== Exercise instructions ==
Take the entries below and reproduce exactly the portion that begins at the line containing "Waste & Recycling" and ends at the line containing "Don’t hesitate to ask shop staff for", keeping both ends, dropping pictures, and adding nothing else.

Page images and extracted text
----
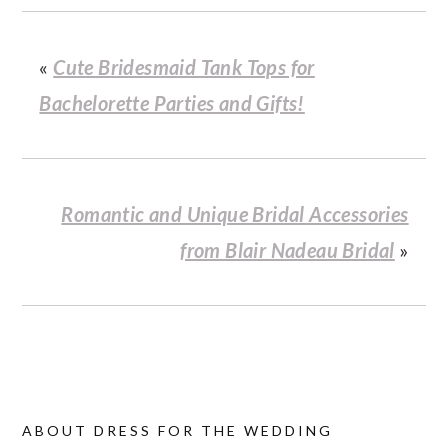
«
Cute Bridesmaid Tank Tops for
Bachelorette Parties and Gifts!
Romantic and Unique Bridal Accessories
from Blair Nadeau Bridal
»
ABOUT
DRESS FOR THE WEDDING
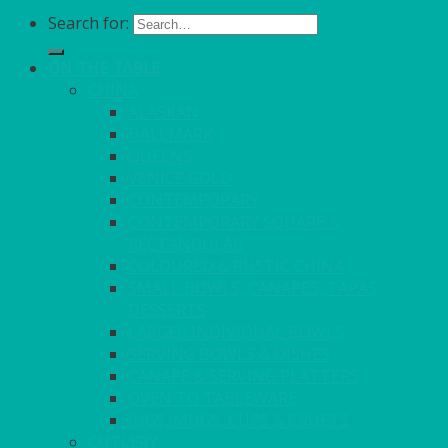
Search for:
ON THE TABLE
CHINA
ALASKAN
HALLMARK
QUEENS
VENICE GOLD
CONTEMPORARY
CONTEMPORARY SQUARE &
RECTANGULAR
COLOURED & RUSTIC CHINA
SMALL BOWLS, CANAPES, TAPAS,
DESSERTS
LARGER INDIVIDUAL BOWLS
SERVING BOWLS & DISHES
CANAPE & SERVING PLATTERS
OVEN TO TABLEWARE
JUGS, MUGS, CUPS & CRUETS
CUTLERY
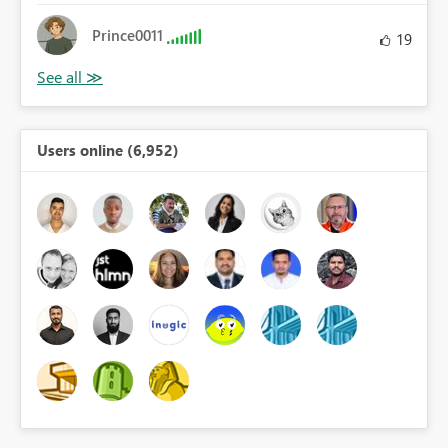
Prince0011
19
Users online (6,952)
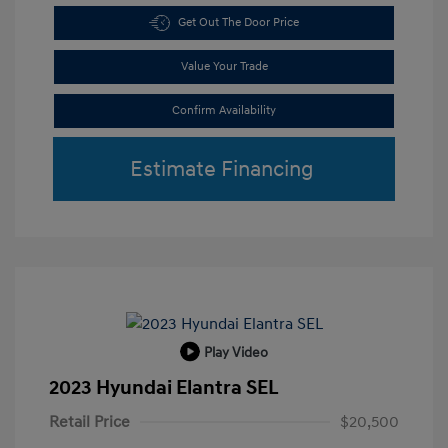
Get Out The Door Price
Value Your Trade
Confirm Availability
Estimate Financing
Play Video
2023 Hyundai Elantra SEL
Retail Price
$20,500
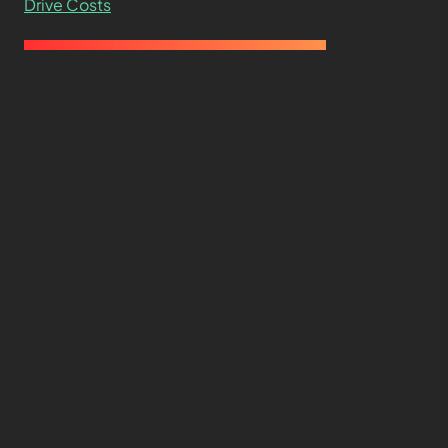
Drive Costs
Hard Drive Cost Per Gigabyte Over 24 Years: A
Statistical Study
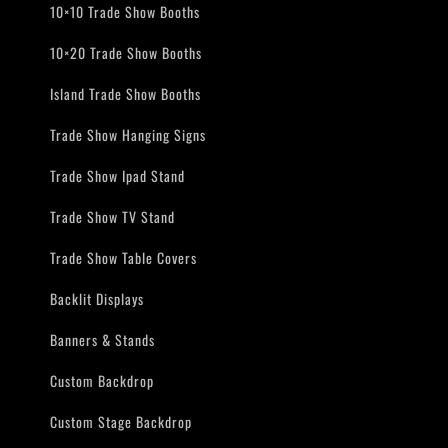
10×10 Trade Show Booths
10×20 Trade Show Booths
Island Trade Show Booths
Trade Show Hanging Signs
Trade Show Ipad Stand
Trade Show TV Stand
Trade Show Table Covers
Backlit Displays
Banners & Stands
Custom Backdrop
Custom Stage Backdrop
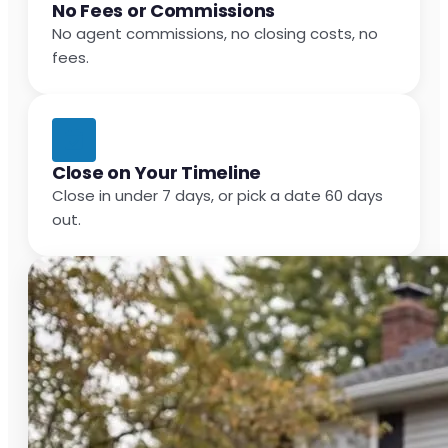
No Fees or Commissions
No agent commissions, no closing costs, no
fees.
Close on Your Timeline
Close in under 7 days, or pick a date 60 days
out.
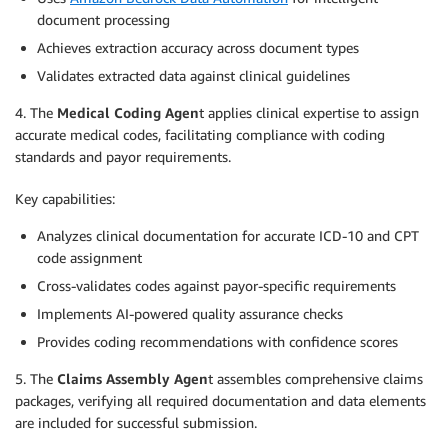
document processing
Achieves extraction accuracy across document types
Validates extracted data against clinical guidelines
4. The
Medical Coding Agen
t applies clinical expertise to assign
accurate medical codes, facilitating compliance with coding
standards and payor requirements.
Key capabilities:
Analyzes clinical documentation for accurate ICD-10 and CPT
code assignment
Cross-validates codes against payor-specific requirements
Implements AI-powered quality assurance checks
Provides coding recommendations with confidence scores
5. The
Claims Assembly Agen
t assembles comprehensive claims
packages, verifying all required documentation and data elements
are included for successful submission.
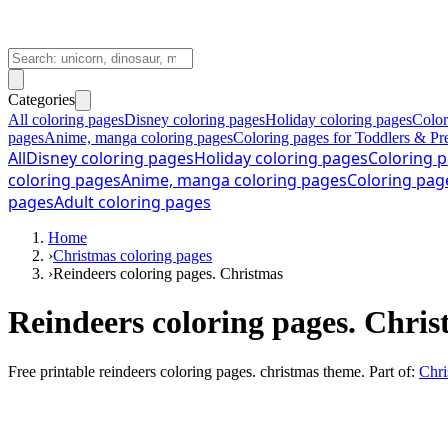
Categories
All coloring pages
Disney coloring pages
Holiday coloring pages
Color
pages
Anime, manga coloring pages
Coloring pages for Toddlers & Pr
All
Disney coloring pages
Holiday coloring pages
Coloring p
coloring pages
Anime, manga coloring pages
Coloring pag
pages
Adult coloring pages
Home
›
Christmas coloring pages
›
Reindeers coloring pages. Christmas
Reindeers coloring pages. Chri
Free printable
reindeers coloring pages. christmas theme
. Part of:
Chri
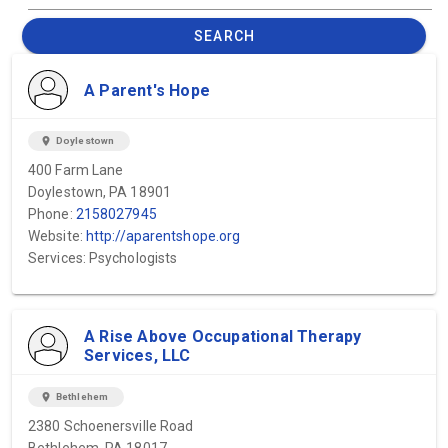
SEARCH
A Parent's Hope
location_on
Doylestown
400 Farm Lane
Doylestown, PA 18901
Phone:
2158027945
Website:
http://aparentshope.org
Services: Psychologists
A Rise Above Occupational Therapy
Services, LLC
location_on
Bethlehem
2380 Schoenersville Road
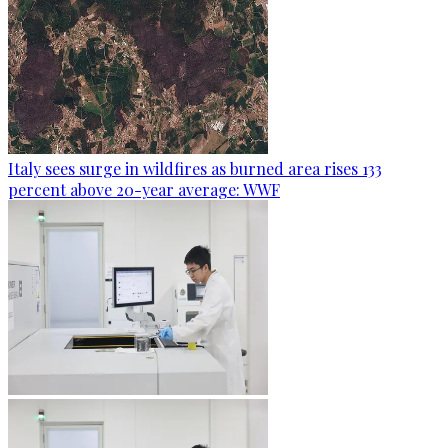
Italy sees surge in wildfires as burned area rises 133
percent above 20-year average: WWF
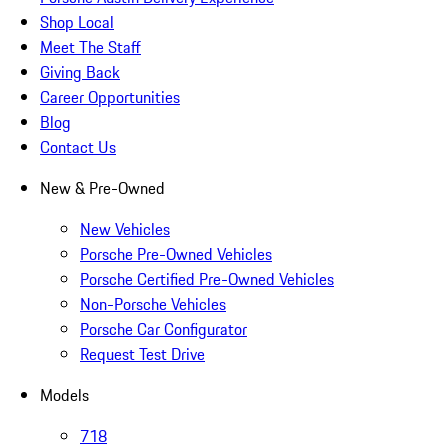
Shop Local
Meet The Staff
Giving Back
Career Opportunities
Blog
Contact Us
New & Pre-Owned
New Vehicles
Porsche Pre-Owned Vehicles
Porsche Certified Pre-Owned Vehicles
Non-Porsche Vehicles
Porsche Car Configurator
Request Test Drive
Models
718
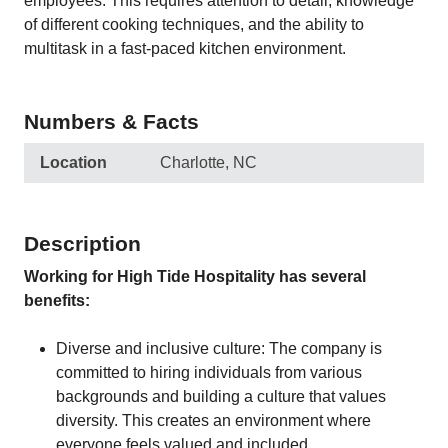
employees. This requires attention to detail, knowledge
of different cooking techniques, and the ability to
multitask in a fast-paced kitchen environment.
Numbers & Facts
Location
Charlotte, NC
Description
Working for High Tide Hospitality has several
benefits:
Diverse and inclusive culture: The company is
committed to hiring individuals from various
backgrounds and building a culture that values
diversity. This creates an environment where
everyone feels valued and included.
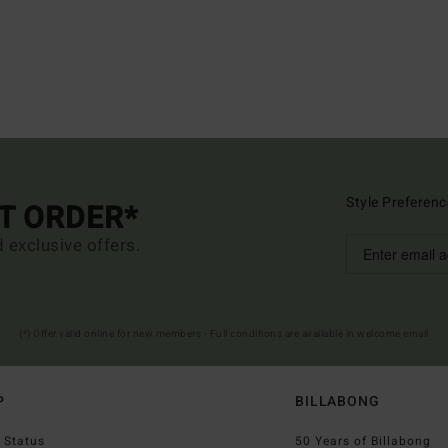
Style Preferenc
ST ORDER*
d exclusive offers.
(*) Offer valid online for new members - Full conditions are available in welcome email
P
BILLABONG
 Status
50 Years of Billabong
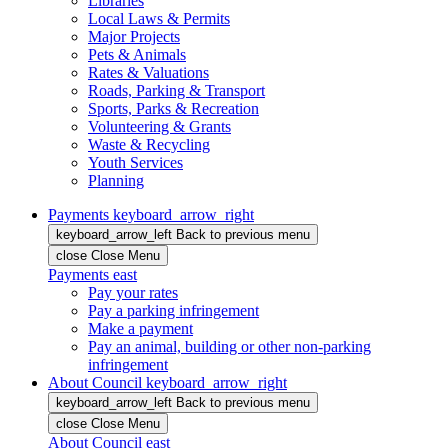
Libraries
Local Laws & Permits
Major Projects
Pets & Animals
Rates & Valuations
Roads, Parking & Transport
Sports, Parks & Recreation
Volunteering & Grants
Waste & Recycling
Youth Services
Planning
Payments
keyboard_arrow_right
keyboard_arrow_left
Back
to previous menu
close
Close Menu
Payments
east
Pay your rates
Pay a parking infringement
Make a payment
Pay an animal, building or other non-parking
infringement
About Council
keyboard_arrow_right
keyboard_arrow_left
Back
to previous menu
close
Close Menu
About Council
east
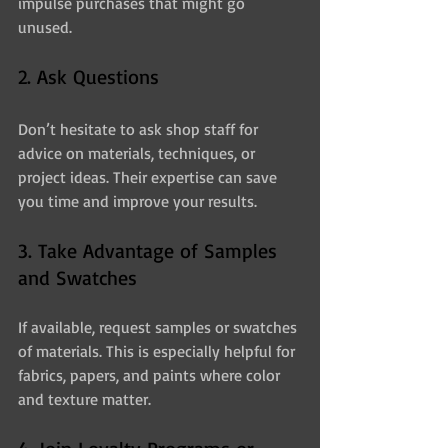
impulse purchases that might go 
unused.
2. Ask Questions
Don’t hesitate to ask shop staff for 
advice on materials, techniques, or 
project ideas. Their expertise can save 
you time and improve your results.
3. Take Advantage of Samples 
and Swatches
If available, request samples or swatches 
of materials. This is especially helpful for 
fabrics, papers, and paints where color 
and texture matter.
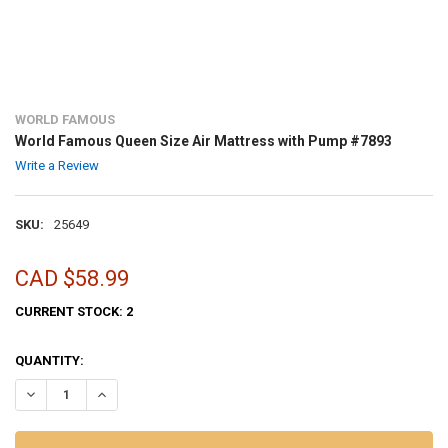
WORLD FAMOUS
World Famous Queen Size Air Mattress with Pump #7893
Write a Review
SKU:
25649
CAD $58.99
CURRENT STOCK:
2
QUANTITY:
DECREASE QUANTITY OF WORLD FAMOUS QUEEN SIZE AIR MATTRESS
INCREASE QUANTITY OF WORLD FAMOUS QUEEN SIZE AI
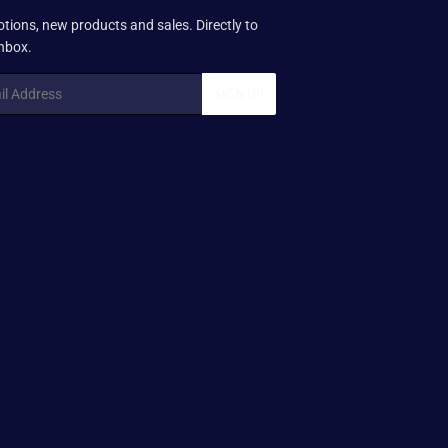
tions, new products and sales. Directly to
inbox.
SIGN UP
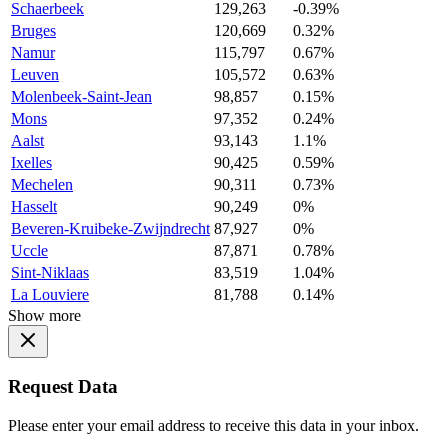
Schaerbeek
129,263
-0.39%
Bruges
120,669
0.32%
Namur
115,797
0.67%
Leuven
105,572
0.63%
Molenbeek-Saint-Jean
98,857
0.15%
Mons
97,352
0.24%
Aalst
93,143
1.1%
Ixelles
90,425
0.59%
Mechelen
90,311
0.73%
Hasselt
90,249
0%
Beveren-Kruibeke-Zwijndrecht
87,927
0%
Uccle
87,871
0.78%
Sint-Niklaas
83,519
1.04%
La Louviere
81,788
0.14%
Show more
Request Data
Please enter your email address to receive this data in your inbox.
----
== Written answer ==
Waste & Recycling
Youth Services
Planning
Payments
keyboard_arrow_right
keyboard_arrow_left
Back
to previous menu
close
Close Menu
Payments
east
Pay your rates
Pay a parking infringement
Make a payment
Pay an animal, building or other non-parking
infringement
About Council
keyboard_arrow_right
keyboard_arrow_left
Back
to previous menu
close
Close Menu
About Council
east
impulse purchases that might go 
unused.
2. Ask Questions
Don’t hesitate to ask shop staff for 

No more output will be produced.